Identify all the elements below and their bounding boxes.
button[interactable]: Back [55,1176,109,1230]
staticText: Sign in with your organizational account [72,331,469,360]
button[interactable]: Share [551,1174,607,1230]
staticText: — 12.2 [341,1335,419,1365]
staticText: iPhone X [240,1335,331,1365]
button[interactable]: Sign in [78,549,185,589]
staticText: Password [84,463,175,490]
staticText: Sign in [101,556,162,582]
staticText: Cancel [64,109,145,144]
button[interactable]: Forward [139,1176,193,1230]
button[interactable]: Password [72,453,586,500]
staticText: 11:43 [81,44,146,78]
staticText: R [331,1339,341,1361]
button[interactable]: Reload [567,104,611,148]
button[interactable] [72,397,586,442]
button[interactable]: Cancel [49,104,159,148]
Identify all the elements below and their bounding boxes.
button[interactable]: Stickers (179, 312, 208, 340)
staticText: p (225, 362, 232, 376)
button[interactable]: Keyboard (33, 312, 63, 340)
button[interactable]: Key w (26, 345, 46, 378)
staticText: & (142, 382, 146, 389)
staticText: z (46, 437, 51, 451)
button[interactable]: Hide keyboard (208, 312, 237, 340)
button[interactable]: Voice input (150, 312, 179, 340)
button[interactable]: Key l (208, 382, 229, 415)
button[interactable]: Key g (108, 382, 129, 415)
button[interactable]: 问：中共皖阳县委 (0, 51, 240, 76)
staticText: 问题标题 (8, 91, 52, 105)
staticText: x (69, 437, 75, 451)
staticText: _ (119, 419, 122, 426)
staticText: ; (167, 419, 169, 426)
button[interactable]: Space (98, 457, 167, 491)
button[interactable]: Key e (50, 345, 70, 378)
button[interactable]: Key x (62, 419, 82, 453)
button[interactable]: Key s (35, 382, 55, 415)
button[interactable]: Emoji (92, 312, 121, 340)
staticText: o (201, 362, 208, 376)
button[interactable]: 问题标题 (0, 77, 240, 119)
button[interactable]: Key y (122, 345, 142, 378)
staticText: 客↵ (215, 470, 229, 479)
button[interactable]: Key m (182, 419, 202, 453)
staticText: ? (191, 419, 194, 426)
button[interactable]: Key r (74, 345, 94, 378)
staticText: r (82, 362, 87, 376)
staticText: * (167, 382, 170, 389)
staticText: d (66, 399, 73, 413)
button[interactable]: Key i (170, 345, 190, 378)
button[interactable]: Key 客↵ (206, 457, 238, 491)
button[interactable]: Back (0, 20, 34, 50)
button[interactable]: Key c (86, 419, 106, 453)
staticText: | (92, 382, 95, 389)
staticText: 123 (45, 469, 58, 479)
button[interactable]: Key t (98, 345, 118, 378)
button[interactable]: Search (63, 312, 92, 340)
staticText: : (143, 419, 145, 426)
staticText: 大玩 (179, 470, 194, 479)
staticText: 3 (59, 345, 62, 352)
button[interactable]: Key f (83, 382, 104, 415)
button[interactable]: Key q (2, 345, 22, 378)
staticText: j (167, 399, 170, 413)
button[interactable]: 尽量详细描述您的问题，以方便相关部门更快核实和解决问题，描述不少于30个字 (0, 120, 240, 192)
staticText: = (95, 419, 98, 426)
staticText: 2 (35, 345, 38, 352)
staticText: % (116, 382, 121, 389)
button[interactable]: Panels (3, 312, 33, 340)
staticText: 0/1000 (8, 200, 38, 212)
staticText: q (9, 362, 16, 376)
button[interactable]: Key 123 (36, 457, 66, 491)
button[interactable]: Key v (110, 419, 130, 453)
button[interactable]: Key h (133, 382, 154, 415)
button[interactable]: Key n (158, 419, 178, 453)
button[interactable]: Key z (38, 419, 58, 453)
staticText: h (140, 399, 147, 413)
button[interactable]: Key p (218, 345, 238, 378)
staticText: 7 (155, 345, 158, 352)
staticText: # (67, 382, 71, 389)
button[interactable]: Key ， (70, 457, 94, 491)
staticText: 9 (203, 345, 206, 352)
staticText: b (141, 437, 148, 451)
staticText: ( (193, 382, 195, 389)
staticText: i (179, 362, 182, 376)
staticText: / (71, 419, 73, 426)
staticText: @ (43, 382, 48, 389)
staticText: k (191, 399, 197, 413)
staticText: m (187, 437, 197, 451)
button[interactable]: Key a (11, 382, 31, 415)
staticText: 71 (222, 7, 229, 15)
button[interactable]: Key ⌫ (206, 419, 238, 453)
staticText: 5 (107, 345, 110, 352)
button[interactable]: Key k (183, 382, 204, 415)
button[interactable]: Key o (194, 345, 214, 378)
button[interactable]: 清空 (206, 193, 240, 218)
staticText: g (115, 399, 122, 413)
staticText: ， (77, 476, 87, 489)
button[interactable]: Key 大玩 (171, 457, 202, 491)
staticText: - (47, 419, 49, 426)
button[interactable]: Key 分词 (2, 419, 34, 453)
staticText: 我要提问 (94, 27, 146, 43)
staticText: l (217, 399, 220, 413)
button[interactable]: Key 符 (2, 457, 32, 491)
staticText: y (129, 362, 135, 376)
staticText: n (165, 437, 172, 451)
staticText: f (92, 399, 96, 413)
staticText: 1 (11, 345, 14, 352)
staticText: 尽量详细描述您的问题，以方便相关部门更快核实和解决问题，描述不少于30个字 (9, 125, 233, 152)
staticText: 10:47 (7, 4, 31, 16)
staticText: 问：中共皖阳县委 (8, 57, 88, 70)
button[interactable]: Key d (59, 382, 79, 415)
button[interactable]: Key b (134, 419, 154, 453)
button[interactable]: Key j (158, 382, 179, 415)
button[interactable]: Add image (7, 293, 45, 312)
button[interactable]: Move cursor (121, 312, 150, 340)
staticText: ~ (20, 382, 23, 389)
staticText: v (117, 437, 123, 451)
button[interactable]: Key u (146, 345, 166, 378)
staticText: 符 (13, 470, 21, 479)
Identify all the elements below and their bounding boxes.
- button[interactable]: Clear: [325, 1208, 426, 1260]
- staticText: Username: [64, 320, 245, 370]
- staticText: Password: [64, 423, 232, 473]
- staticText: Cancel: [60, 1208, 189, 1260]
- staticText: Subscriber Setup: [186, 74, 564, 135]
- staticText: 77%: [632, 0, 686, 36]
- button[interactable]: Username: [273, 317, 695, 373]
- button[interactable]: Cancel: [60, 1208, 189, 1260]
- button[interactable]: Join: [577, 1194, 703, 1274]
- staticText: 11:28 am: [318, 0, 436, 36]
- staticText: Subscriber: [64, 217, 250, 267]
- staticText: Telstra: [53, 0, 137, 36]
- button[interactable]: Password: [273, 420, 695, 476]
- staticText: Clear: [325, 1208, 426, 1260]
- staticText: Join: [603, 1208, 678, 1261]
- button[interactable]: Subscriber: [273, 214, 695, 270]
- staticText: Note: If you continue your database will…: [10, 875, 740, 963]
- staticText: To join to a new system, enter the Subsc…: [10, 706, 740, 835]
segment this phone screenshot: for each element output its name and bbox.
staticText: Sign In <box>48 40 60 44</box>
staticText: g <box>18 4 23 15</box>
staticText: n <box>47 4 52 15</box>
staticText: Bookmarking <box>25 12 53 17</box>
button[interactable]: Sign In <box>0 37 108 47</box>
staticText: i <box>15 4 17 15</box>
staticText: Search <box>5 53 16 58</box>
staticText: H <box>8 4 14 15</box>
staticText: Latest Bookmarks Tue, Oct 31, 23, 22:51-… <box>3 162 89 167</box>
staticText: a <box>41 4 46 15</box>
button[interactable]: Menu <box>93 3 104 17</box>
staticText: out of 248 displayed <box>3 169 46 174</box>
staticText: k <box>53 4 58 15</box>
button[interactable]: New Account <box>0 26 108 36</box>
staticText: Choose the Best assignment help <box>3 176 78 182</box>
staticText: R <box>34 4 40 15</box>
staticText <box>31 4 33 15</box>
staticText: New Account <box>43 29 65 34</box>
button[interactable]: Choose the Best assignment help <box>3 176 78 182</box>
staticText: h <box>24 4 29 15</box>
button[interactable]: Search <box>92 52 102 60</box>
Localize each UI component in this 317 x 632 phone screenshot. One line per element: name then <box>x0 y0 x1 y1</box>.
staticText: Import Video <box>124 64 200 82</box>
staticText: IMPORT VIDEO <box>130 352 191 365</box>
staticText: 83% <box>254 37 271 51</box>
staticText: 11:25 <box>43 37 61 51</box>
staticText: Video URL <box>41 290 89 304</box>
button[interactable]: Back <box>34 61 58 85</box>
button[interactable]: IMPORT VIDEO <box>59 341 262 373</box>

● ● ● ● ● ● ●

Instructions for the task> In the material above, tally each line where "Password" appears, and respond with only the tally.

Result> 4